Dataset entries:
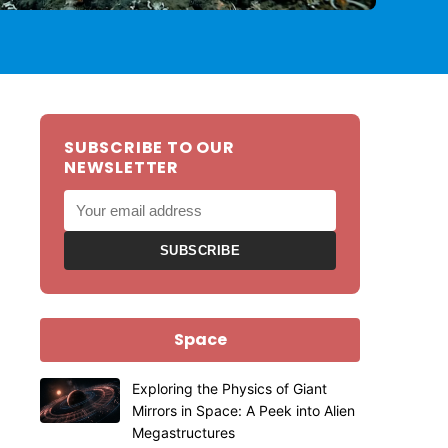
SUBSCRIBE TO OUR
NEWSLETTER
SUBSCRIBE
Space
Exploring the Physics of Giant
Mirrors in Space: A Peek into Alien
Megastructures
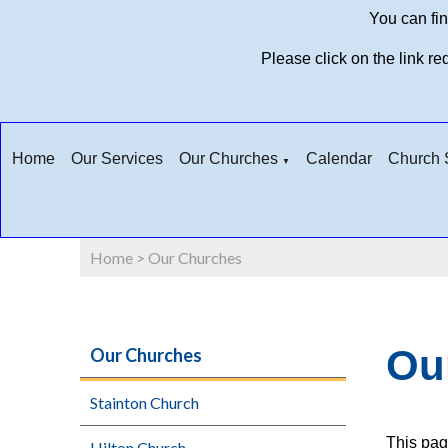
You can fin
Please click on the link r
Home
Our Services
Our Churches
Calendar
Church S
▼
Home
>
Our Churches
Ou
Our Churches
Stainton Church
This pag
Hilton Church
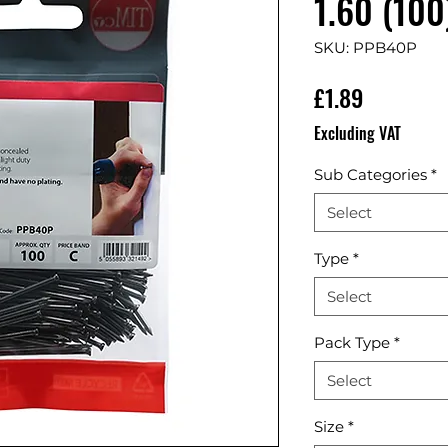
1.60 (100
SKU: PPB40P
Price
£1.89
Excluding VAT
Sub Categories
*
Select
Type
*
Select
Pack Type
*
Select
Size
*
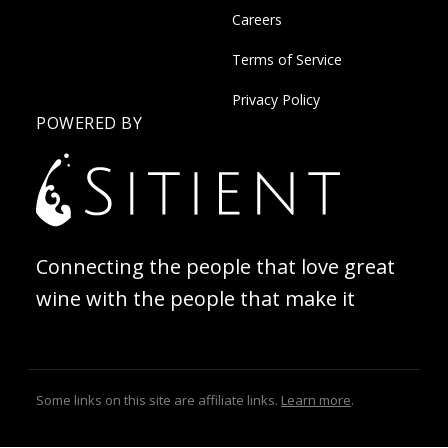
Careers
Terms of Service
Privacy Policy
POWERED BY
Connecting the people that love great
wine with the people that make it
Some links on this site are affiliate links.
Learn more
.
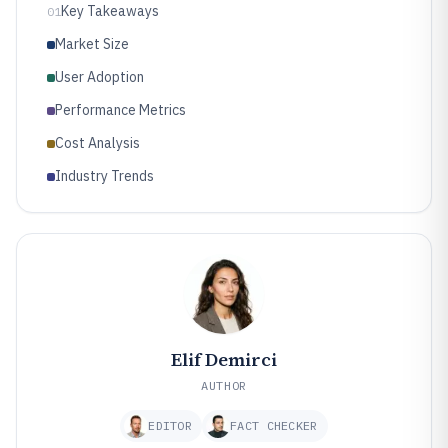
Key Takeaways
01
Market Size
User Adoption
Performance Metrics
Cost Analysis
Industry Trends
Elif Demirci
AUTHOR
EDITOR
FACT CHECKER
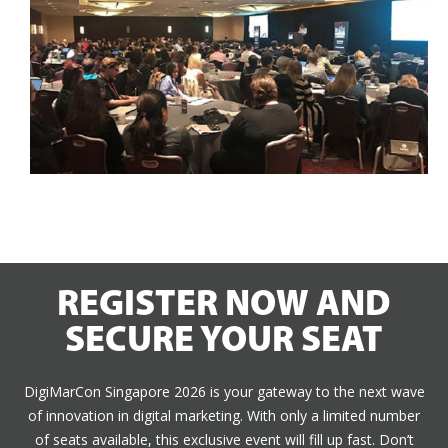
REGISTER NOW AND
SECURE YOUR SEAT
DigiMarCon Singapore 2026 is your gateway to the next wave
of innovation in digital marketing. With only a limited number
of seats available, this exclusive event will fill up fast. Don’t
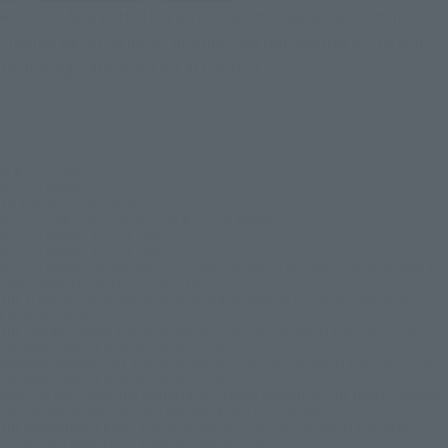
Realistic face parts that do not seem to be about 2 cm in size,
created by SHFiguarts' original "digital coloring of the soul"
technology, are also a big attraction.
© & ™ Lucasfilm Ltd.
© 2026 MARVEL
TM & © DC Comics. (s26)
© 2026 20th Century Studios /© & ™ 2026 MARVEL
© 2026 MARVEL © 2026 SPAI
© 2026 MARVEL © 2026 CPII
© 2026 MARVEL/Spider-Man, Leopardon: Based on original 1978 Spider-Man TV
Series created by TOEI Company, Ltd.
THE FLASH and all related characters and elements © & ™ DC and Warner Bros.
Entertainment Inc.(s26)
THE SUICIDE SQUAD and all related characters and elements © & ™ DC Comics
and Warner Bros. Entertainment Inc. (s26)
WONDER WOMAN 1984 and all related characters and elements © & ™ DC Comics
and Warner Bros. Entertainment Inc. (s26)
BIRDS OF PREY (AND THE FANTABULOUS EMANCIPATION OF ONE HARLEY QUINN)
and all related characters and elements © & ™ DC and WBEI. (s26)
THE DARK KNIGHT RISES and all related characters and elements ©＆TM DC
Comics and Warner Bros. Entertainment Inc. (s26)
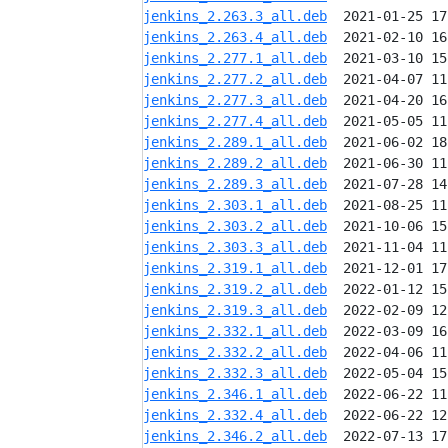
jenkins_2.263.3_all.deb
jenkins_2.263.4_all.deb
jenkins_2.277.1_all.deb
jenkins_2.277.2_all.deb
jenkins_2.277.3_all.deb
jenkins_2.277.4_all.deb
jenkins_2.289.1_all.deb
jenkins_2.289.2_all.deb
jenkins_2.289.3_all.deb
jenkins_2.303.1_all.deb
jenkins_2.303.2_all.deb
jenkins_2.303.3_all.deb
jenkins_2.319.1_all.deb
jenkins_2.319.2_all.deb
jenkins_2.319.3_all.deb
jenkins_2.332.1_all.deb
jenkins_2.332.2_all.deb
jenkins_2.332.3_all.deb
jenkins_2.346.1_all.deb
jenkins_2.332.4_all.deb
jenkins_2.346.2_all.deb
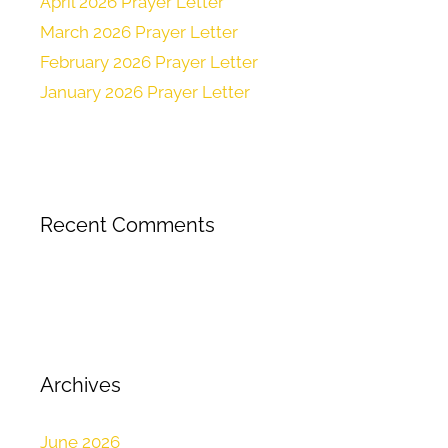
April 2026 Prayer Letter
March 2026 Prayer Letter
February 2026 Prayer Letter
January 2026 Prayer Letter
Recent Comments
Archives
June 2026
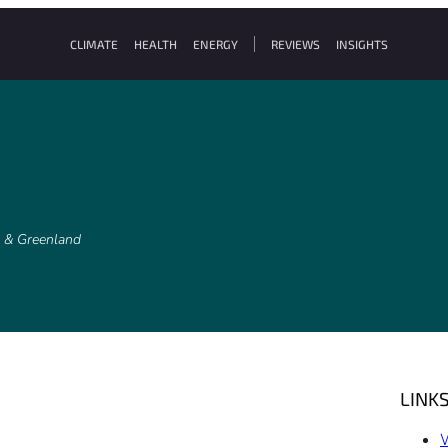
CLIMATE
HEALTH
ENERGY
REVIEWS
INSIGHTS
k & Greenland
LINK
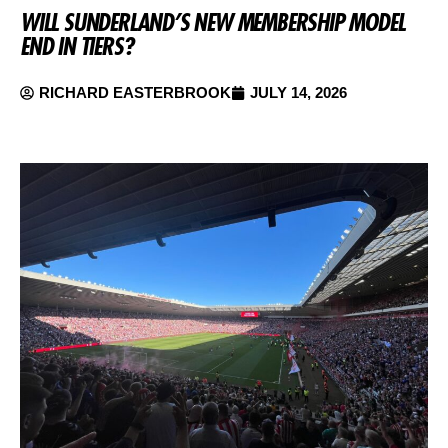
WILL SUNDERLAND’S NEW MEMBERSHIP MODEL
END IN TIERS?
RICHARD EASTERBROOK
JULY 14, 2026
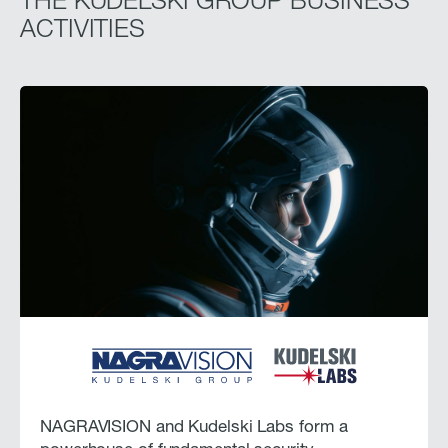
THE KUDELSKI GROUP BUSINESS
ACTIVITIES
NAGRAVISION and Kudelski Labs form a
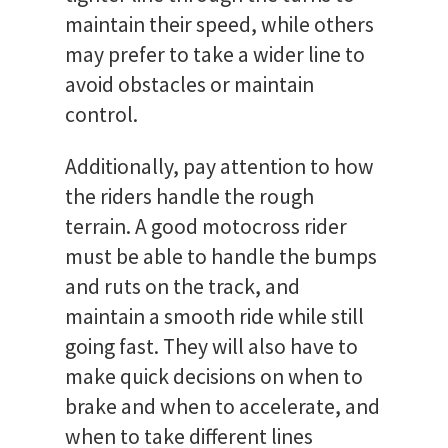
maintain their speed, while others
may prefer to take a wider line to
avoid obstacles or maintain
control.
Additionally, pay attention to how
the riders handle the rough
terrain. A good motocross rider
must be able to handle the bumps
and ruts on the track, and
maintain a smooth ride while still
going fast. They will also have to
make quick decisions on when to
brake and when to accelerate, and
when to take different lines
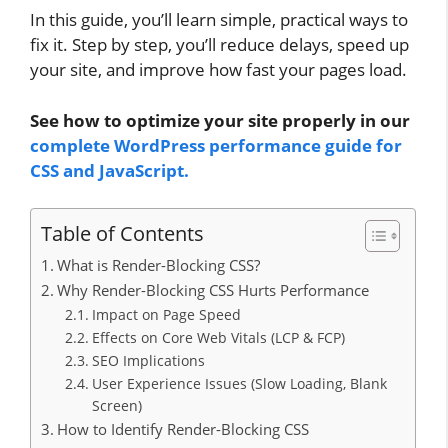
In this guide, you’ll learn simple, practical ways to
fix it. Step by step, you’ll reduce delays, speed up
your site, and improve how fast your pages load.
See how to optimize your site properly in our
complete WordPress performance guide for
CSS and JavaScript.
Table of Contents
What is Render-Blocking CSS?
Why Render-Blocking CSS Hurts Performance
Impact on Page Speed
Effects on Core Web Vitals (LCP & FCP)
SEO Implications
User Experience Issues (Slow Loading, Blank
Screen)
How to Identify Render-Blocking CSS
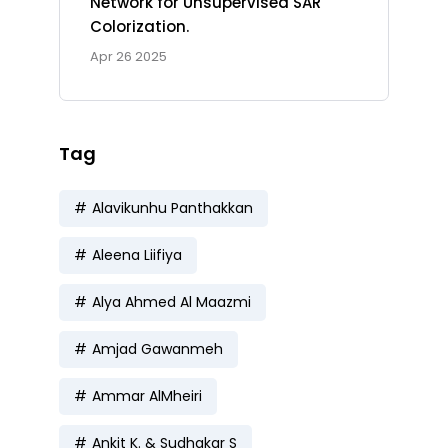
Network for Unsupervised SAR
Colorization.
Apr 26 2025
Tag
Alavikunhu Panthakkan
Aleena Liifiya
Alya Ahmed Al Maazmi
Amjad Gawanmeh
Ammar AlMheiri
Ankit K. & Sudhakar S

- [EXERCISE DIRECTIONS]:
Extract every line of the records above that contains the word "Bros".

- [YOUR SOLUTION]:
THE FLASH and all related characters and elements © & ™ DC and Warner Bros.
and Warner Bros. Entertainment Inc. (s26)
and Warner Bros. Entertainment Inc. (s26)
Comics and Warner Bros. Entertainment Inc. (s26)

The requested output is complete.